We have continued our long-term study of the double neutron star binary pulsar PSR B1534+12, using new instrumentation to make very high precision measurements at the Arecibo Observatory. We have significantly improved our solution for the astrometric, spin, and orbital parameters of the system as well as for the five "post-Keplerian" orbital parameters that can be used to test gravitation theory. The results are in good agreement with the predictions of general relativity. With the assumption that general relativity is the correct theory of gravity in the classical regime, our measurements allow us to determine the masses of the pulsar and its companion neutron star with high accuracy: 1.3332 ± 0.0010 M☉ and 1.3452 ± 0.0010 M☉, respectively.

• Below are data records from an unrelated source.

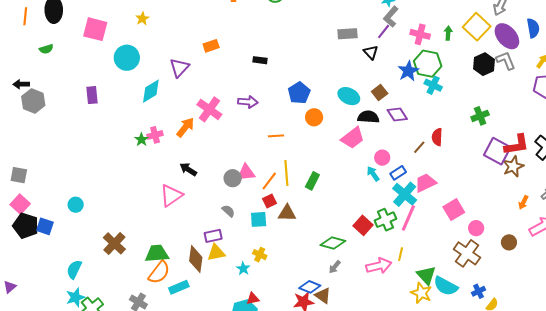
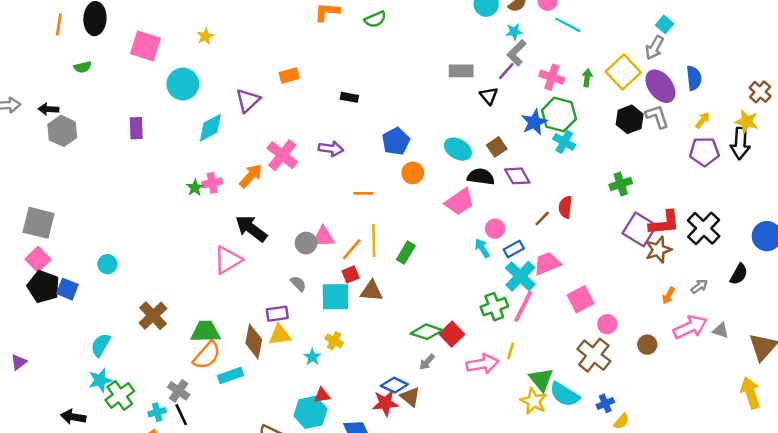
black arrow: (188, 169) -> (251, 228), size x1.5
gray square: (19, 175) -> (39, 223), size x1.5
cyan square: (259, 219) -> (335, 297), size x1.4
red square: (363, 225) -> (452, 334), moved

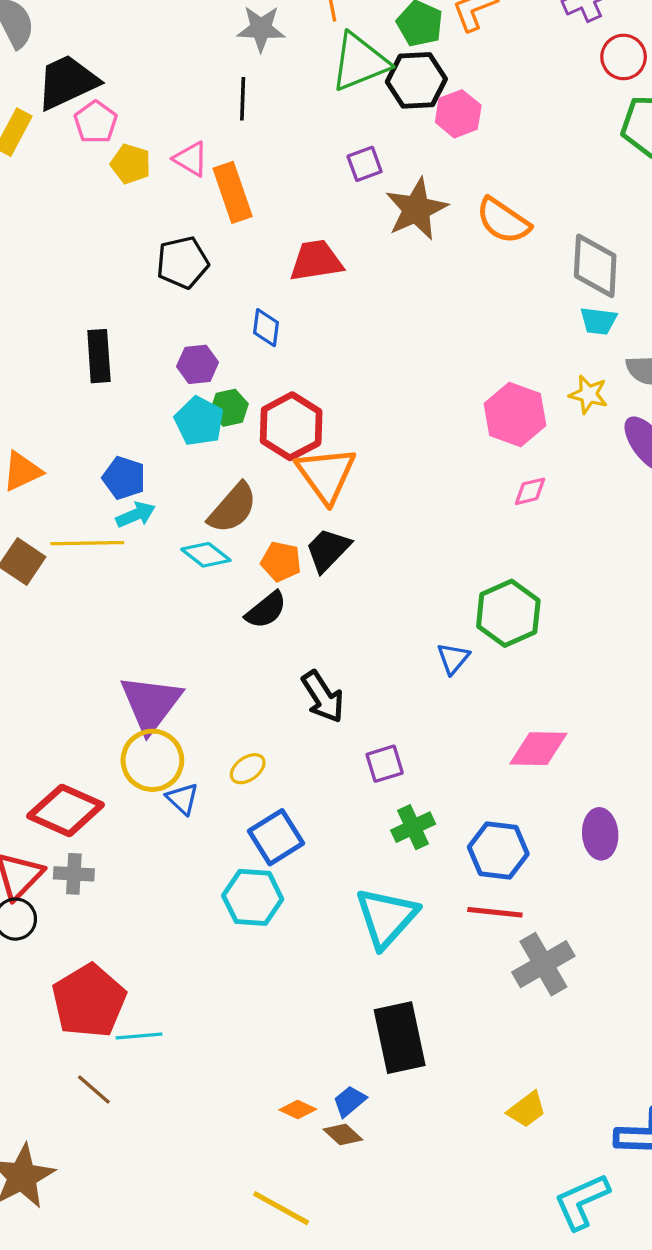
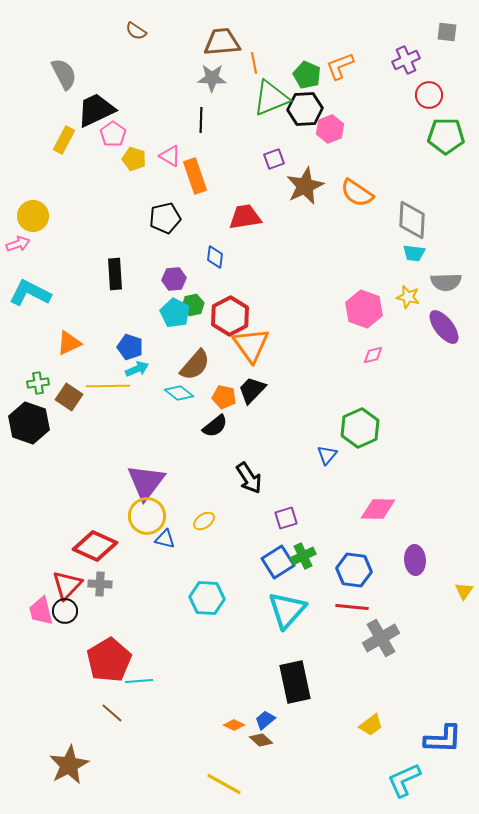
blue triangle: (182, 799) -> (165, 539), turned -30
blue square: (276, 837) -> (278, 562), moved

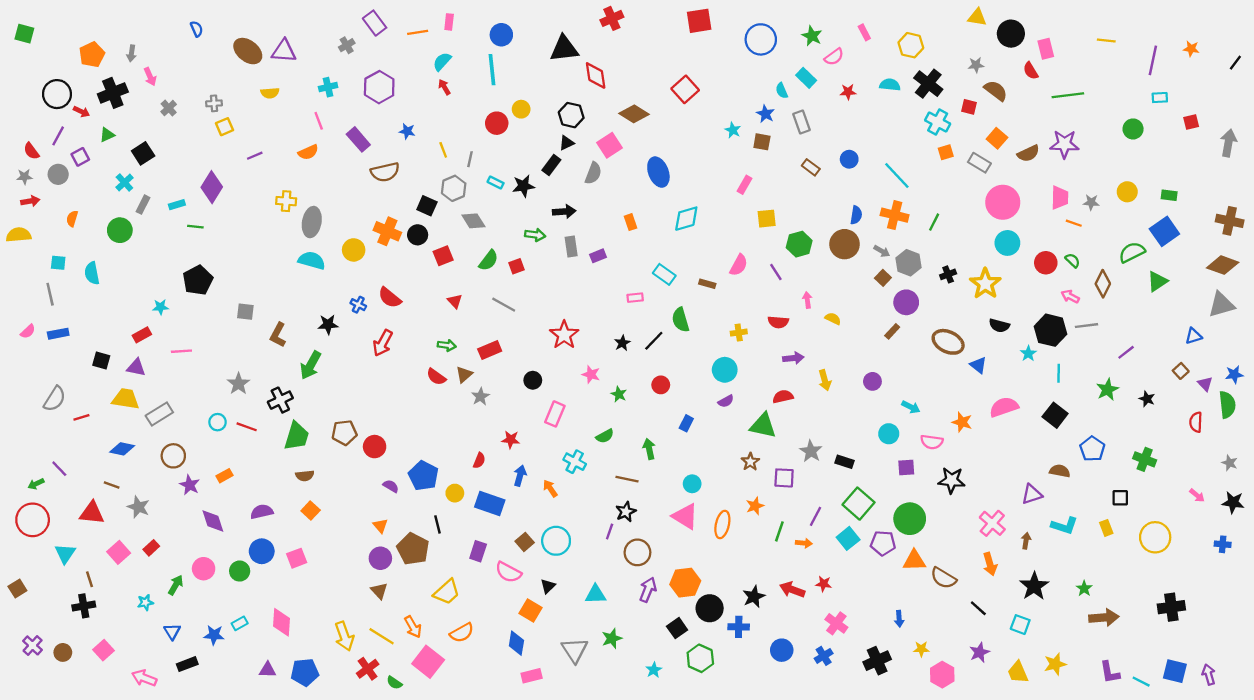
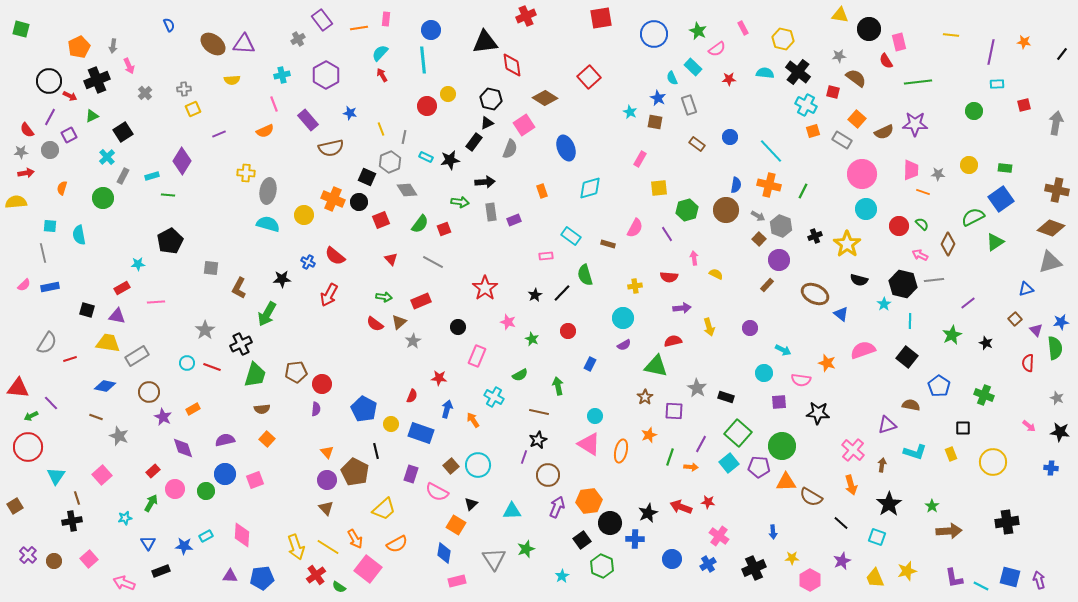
purple semicircle: (391, 486) -> (316, 409), moved, turned 64
red triangle: (92, 513) -> (18, 388), moved
red rectangle: (151, 548) -> (153, 471), moved

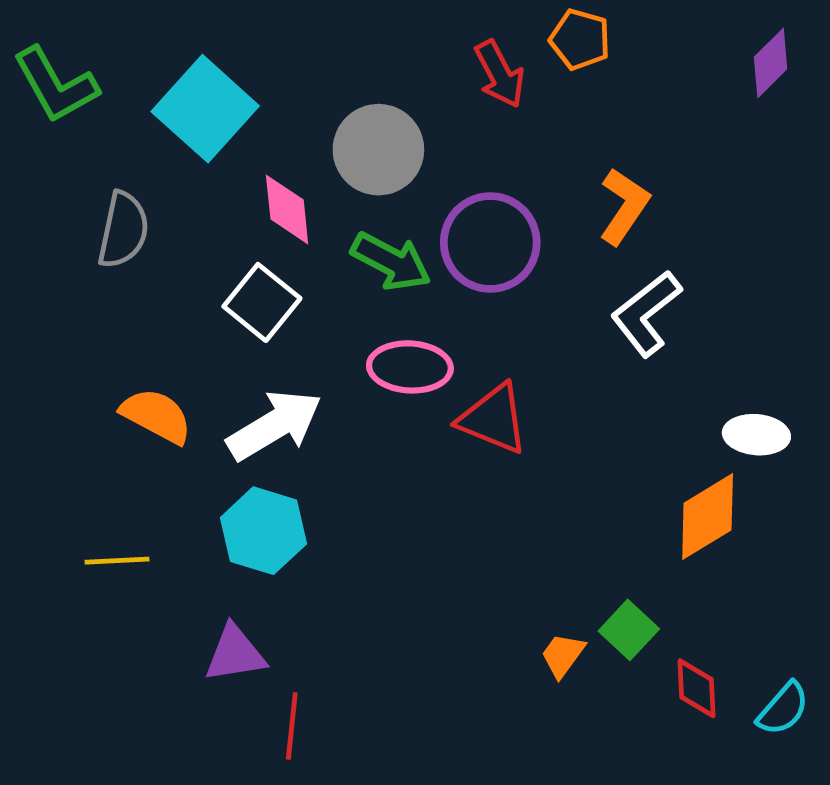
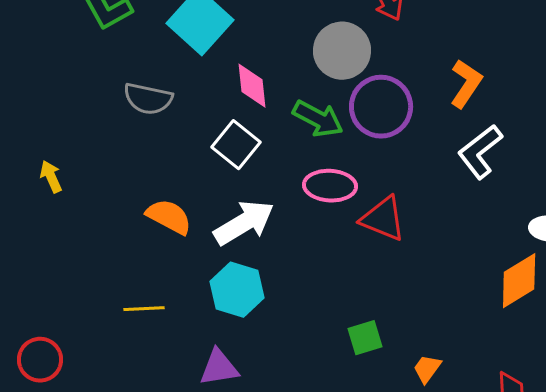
gray circle: (378, 150) -> (342, 51), moved
gray semicircle: (123, 230) -> (148, 99), turned 90
green square: (629, 630) -> (365, 338), moved, turned 30

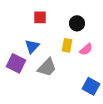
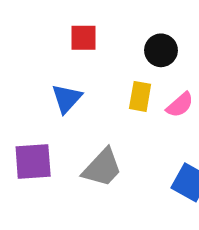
purple square: (16, 63) -> (33, 161), moved, turned -30
gray trapezoid: (47, 67) -> (102, 168), moved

The small but significant mass difference is difficult to understand in most evolutionary models, as the pulsar is thought to have been born first from a more massive progenitor star and then undergone a period of mass accretion before the formation of the second neutron star. PSR B1534+12 has also become a valuable probe of the local interstellar medium. We have now measured the pulsar distance to be 1.02 ± 0.05 kpc, giving a mean electron density along this line of sight of 0.011 cm-3. We continue to measure a gradient in the dispersion measure, though the rate of change is now slower than in the first years after the pulsar's discovery.